在座的四个人里面,皇甫是道门,谭一纪和康游辛是专门和阴鬼冤魂打交道的,都讲究人死之后入土为安。
再加上那高桥春奈,书写下来的治疗日记,一字一句写的也十分清楚,字里行间也能看得出来,此女子并非是一个坏人。
虽说是个东瀛小本子,但说到底,还是一个无辜的女人。
如今看到成了这个样子,多少心里有些不舒服。
虽说这女人面目上看十分的凶狠狰狞,但想起来她书写的那些治疗日记,字里行间倒也附和一个医者之心。

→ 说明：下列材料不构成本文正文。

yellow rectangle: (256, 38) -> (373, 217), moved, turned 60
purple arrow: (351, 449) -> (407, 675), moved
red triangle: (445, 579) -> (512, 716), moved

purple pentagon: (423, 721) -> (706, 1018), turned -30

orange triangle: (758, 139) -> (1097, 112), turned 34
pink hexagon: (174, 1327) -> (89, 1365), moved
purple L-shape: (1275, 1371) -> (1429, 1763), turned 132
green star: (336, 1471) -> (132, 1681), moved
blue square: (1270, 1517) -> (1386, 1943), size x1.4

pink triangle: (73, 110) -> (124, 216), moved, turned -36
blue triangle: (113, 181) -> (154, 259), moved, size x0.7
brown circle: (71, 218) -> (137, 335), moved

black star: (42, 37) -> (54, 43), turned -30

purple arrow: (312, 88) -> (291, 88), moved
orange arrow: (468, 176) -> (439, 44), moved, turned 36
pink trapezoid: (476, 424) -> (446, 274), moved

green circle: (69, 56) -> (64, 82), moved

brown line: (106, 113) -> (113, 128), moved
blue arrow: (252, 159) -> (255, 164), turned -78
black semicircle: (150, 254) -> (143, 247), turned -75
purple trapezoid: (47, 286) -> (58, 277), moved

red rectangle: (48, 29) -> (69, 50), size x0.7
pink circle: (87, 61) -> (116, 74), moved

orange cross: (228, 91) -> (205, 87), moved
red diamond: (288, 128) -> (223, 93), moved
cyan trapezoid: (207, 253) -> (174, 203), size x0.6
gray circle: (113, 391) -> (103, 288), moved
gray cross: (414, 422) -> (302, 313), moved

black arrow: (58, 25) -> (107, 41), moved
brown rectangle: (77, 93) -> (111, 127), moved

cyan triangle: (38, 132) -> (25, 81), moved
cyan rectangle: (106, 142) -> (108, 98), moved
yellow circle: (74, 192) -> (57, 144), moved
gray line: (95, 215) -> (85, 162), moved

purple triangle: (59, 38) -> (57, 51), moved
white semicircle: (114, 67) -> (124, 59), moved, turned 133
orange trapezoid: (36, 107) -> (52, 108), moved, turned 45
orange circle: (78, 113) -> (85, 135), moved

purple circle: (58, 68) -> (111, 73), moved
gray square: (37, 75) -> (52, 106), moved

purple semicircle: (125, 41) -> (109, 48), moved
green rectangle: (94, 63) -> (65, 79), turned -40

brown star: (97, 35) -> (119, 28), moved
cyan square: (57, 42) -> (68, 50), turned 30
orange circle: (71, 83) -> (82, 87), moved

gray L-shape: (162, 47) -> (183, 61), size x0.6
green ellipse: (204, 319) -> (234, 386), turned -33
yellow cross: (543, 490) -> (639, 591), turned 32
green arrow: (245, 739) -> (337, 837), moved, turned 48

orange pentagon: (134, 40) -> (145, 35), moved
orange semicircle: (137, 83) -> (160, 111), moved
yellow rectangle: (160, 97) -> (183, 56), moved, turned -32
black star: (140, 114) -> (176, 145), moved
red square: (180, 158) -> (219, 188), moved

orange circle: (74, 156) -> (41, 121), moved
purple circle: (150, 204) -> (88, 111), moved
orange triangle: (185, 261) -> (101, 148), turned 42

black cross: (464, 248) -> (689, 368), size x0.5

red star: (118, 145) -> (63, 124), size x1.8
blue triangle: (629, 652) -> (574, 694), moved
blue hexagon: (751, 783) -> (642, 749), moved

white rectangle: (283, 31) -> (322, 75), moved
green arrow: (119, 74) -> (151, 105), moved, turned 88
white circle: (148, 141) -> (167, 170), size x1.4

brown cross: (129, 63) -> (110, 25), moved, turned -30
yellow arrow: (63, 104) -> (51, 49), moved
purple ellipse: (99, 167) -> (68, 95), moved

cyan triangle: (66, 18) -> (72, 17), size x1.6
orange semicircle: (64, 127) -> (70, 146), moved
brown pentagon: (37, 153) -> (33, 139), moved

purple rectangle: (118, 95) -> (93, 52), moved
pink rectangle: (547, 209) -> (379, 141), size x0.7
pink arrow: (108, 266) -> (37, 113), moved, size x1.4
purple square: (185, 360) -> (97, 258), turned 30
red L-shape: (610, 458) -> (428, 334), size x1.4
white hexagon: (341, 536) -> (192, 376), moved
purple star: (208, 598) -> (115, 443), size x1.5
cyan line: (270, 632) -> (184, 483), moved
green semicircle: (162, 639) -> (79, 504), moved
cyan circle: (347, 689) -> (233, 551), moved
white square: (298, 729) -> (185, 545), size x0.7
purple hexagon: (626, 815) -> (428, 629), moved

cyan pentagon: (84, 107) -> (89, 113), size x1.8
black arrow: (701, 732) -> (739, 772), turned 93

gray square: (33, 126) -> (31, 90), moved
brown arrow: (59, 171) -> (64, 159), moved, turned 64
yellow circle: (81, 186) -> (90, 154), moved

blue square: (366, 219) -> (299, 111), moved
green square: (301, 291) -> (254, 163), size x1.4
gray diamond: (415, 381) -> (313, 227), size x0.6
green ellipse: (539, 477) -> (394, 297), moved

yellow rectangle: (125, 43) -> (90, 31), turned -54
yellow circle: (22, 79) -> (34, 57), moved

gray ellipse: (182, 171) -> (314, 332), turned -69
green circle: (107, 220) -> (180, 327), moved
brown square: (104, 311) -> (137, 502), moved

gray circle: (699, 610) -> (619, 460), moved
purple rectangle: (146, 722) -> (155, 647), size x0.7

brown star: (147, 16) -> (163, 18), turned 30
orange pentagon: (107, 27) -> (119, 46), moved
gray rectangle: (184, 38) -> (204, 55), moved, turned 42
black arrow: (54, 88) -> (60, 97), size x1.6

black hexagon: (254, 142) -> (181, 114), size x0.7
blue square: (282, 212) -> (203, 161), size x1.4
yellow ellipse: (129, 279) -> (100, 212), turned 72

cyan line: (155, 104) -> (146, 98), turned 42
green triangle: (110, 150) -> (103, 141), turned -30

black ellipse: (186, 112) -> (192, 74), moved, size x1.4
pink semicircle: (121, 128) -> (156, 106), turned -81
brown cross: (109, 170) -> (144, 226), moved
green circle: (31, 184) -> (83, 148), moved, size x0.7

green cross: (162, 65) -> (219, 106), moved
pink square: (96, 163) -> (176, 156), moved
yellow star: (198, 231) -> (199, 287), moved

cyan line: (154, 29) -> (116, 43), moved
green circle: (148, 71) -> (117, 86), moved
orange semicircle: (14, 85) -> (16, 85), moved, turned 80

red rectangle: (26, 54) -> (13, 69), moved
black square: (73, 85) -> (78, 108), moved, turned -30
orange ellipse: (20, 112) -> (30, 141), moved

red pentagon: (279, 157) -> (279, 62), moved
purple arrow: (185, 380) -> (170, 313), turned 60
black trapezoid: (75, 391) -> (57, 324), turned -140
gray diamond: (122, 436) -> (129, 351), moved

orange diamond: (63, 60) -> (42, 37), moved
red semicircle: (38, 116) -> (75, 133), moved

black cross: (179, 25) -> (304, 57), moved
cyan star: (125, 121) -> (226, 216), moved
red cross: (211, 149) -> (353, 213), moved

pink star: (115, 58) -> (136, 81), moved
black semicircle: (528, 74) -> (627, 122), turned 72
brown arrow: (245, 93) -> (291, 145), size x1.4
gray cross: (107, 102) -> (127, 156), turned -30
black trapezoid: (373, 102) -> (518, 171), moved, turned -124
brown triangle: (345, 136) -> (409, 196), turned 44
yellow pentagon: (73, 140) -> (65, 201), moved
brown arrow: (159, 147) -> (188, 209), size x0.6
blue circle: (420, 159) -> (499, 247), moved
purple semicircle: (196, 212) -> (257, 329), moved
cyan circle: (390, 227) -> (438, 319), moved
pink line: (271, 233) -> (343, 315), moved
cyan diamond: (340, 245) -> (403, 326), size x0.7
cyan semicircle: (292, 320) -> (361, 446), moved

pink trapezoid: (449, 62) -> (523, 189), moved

康游辛便说道:“要不咱们想个褶子,把她给安葬了吧?”
谭一纪看向四周,他们在驻屯军病院的里面,要安葬也是在外面了。
于是谭一纪啧了一声说道:“在这里不合适,先想办法出去,到时候一并安葬在外面吧。”
说完谭一纪的目光看向了那间,方才高桥春奈走出来的房间。
此时里面黑漆漆的一片,也看不清里面具体有什么,但此时门已开了,纵然里面什么也看不见,可大家却都想着能够进去瞅一瞅。
梁书堂问道:“话说,刚才咱们试着开过这扇门没有?”
康游辛回想了一下:“好像试着开过,但纹丝不动。”
“我咋记得没有啊。”皇甫持反对意见。
谭一纪则挥了挥手说:“现在谈论这些都没有多大意义,门反正已经了,倒不如进去看看,里面到底有什么,一看便知!”
这话无人反驳,随后便开始取出来了手电筒这类的照明设备。
照明设备虽准备的有,但家伙事所有人也都准备着。
谭一纪手里紧攥着柳叶刀,康游辛则捏着两枚符,皇甫则在角落里,抄起来了一根棍子,至于梁书堂,则把手里的汤姆逊子弹全部重新填满。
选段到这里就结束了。